I know where to start is (probably, I think)
function iterativeLoop(level, depth) {
for(var i = 0; i < values.length; i++) {
if(level < depth) {
iterativeloop(level+1, depth);
}
else if (level=depth) {
}
}
}
I'm not sure how I can access the 'upper' levels once the function is called deeper though... i.e. I'm not sure how to access (1,2,4) and not just (?,?,4)
I hope that makes sense?
(Sorry I know my title isn't very good, I couldn't think how to concisely explain it)
I'm not sure how I can access the 'upper' levels once the function is called deeper though... i.e. I'm not sure how to access (1,2,4) and not just (?,?,4)

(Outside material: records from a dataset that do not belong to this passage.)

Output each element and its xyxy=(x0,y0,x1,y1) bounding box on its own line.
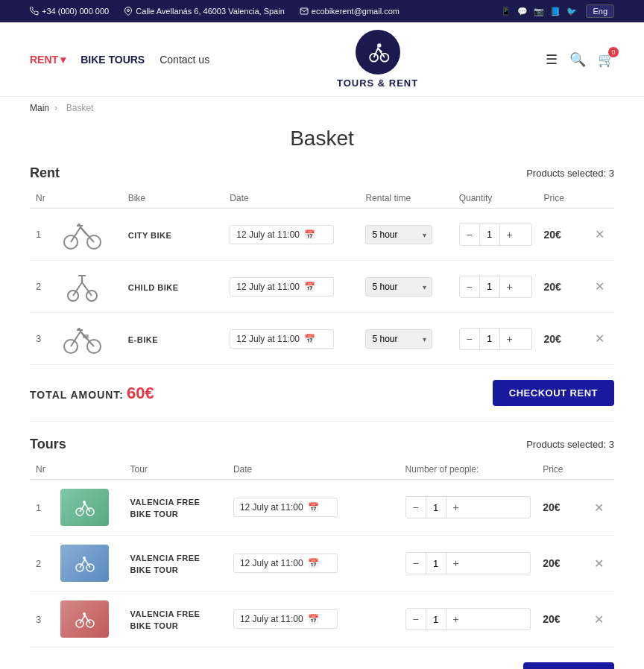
rent-total-row: TOTAL AMOUNT: 60€ CHECKOUT RENT xyxy=(30,380,614,406)
tours-total-row: TOTAL AMOUNT: 60€ CHECKOUT xyxy=(30,662,614,669)
qty-increase[interactable]: + xyxy=(500,224,520,245)
search-icon[interactable]: 🔍 xyxy=(569,51,586,68)
qty-decrease[interactable]: − xyxy=(460,224,479,245)
chevron-down-icon: ▾ xyxy=(60,54,66,66)
breadcrumb-separator: › xyxy=(54,103,60,113)
calendar-icon: 📅 xyxy=(308,558,319,568)
breadcrumb-home[interactable]: Main xyxy=(30,103,49,113)
col-tour-img xyxy=(54,460,124,480)
qty-decrease[interactable]: − xyxy=(460,329,479,349)
rental-select[interactable]: 5 hour3 hour1 hour xyxy=(365,329,432,349)
tour-thumbnail xyxy=(60,600,109,638)
qty-input[interactable] xyxy=(426,497,446,518)
header-icons: ☰ 🔍 🛒 0 xyxy=(546,51,614,68)
item-name: VALENCIA FREE BIKE TOUR xyxy=(124,480,227,536)
remove-button[interactable]: ✕ xyxy=(595,332,604,346)
remove-button[interactable]: ✕ xyxy=(595,279,604,294)
rental-select[interactable]: 5 hour3 hour1 hour xyxy=(365,277,432,297)
date-field[interactable]: 12 July at 11:00 📅 xyxy=(227,536,400,592)
date-field[interactable]: 12 July at 11:00 📅 xyxy=(224,313,359,365)
top-bar-right: 📱 💬 📷 📘 🐦 Eng xyxy=(501,4,614,18)
tour-image xyxy=(54,592,124,647)
cart-button[interactable]: 🛒 0 xyxy=(598,51,614,68)
qty-decrease[interactable]: − xyxy=(406,553,426,574)
quantity-control: − + xyxy=(453,261,538,313)
qty-increase[interactable]: + xyxy=(500,276,520,297)
qty-increase[interactable]: + xyxy=(446,497,466,518)
quantity-control: − + xyxy=(400,480,537,536)
remove-cell: ✕ xyxy=(588,480,614,536)
top-bar-phone: +34 (000) 000 000 xyxy=(30,7,109,16)
bike-image xyxy=(54,313,122,365)
header: RENT ▾ BIKE TOURS Contact us TOURS & REN… xyxy=(0,22,644,97)
rental-time-select[interactable]: 5 hour3 hour1 hour xyxy=(359,261,452,313)
checkout-rent-button[interactable]: CHECKOUT RENT xyxy=(493,380,614,406)
breadcrumb: Main › Basket xyxy=(0,97,644,119)
col-date: Date xyxy=(227,460,400,480)
rental-time-select[interactable]: 5 hour3 hour1 hour xyxy=(359,313,452,365)
qty-decrease[interactable]: − xyxy=(460,276,479,297)
section-divider xyxy=(30,421,614,422)
svg-rect-15 xyxy=(83,334,89,338)
quantity-control: − + xyxy=(400,592,537,647)
row-nr: 2 xyxy=(30,536,54,592)
main-content: Rent Products selected: 3 Nr Bike Date R… xyxy=(0,165,644,669)
row-nr: 1 xyxy=(30,209,54,261)
checkout-tours-button[interactable]: CHECKOUT xyxy=(523,662,614,669)
rental-select[interactable]: 5 hour3 hour1 hour xyxy=(365,225,432,244)
remove-cell: ✕ xyxy=(589,209,614,261)
svg-point-24 xyxy=(83,612,86,615)
rent-total-left: TOTAL AMOUNT: 60€ xyxy=(30,384,154,403)
table-row: 3 xyxy=(30,313,614,365)
remove-button[interactable]: ✕ xyxy=(594,557,604,571)
top-bar-address: Calle Avellanás 6, 46003 Valencia, Spain xyxy=(124,7,285,16)
qty-increase[interactable]: + xyxy=(446,553,466,574)
quantity-control: − + xyxy=(453,313,538,365)
menu-icon[interactable]: ☰ xyxy=(546,51,558,68)
col-price: Price xyxy=(538,188,589,209)
bike-image xyxy=(54,261,122,313)
language-button[interactable]: Eng xyxy=(586,4,614,18)
item-price: 20€ xyxy=(538,313,589,365)
date-field[interactable]: 12 July at 11:00 📅 xyxy=(227,480,400,536)
calendar-icon: 📅 xyxy=(304,334,315,344)
svg-point-0 xyxy=(127,10,130,12)
date-field[interactable]: 12 July at 11:00 📅 xyxy=(227,592,400,647)
remove-cell: ✕ xyxy=(588,592,614,647)
top-bar-email: ecobikerent@gmail.com xyxy=(300,7,400,16)
remove-button[interactable]: ✕ xyxy=(594,501,604,515)
date-field[interactable]: 12 July at 11:00 📅 xyxy=(224,261,359,313)
nav-rent[interactable]: RENT ▾ xyxy=(30,54,66,66)
col-nr: Nr xyxy=(30,460,54,480)
remove-button[interactable]: ✕ xyxy=(594,612,604,627)
rent-table: Nr Bike Date Rental time Quantity Price … xyxy=(30,188,614,365)
tours-total-amount: 60€ xyxy=(127,666,154,670)
qty-input[interactable] xyxy=(479,224,500,245)
nav-bike-tours[interactable]: BIKE TOURS xyxy=(80,54,145,66)
tours-total-left: TOTAL AMOUNT: 60€ xyxy=(30,666,154,670)
svg-point-14 xyxy=(78,328,80,331)
qty-decrease[interactable]: − xyxy=(406,609,426,630)
rental-time-select[interactable]: 5 hour3 hour1 hour xyxy=(359,209,452,261)
top-bar-left: +34 (000) 000 000 Calle Avellanás 6, 460… xyxy=(30,7,400,16)
qty-input[interactable] xyxy=(479,276,500,297)
cart-badge: 0 xyxy=(608,47,619,57)
qty-decrease[interactable]: − xyxy=(406,497,426,518)
rent-total-label: TOTAL AMOUNT: xyxy=(30,389,124,401)
qty-increase[interactable]: + xyxy=(500,329,520,349)
nav-contact[interactable]: Contact us xyxy=(160,54,209,66)
logo-icon xyxy=(356,30,400,74)
tours-section: Tours Products selected: 3 Nr Tour Date … xyxy=(30,437,614,669)
col-price: Price xyxy=(537,460,588,480)
qty-input[interactable] xyxy=(426,609,446,630)
qty-increase[interactable]: + xyxy=(446,609,466,630)
svg-point-7 xyxy=(68,291,78,301)
svg-point-21 xyxy=(83,557,86,559)
remove-button[interactable]: ✕ xyxy=(595,227,604,241)
qty-input[interactable] xyxy=(479,329,500,349)
quantity-control: − + xyxy=(400,536,537,592)
rent-total-amount: 60€ xyxy=(127,384,154,402)
item-price: 20€ xyxy=(537,480,588,536)
date-field[interactable]: 12 July at 11:00 📅 xyxy=(224,209,359,261)
qty-input[interactable] xyxy=(426,553,446,574)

You will need to pass them on, e.g. in an array.
for(var i = 0; i < values.length; i++)
This should not be the outer iteration to perform, unless you want to construct a two-dimensional array of results in a simple nested loop (see below). Instead, you want value.length to be the depth you are recursing to. On every recursion level, you will iterate from 1 to values[level] then. And instead of passing a level, we will pass an array of the current state (the question marks from above) whose length is the level.
var values = [2,3,4];
function recurse(state) {
var level = state.length;
var depth = values.length;
if (level == depth) {
console.log.apply(console, state); // or whatever you want to do
} else {
for (var i=1; i<=values[level]; i++) {
state.push(i); // save current question mark
// notice state.length = level + 1 now
recurse(state); // enter next level
state.pop(); // delete it after we're so state doesn't grow infinitely :-)
}
}
}
recurse([]);
If you want to use your iteration over the values, you can do so by adding more and more states to a result array (growing by one value each level), which in the end will contain all possible combinations:
var values = [2,3,4];
var result = [[]]; // one empty state at level 0
for (var i=0; i<values.length; i++) {
var reslen = result.length,
val = values[i];
var mult = []; // will become the new result with a length of (reslen * val)
for (var j=0; j<reslen; j++) {
for (var k=1; k<=val; k++) {
var state = result[j].slice(); // make a copy
state.push(k);
mult.push(state);
}
}
result = mult;
}
// logging the `result` on each level will show us
// 0 - [[]]
// 1 - [[1],[2]]
// 2 - [[1,1],[1,2],[1,3],[2,1],[2,2],[2,3]]
// 3 - [[1,1,1],[1,1,2],[1,1,3],[1,1,4],[1,2,1],[1,2,2],[1,2,3],[1,2,4],[1,3,1],[1,3,2],[1,3,3],[1,3,4],[2,1,1],[2,1,2],[2,1,3],[2,1,4],[2,2,1],[2,2,2],[2,2,3],[2,2,4],[2,3,1],[2,3,2],[2,3,3],[2,3,4]]
You can see how this is similar to #Jason's approach.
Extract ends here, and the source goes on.